PROBLEM DESCRIPTION: Would you return every entry below exactly as written, without its images?

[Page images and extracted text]
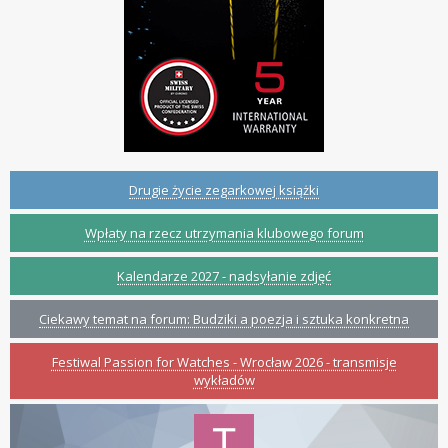
Drugie życie zegarkowej książki
Wpłaty na rzecz utrzymania klubowego forum
Kalendarze 2027 - nadsyłanie zdjęć
Ciekawy temat na forum: Budziki a poezja i sztuka konkretna
Festiwal Passion for Watches - Wrocław 2026 - transmisje
wykładów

RESPONSE BOX:
Drugie życie zegarkowej książki
Wpłaty na rzecz utrzymania klubowego forum
Kalendarze 2027 - nadsyłanie zdjęć
Ciekawy temat na forum: Budziki a poezja i sztuka konkretna
Festiwal Passion for Watches - Wrocław 2026 - transmisje
wykładów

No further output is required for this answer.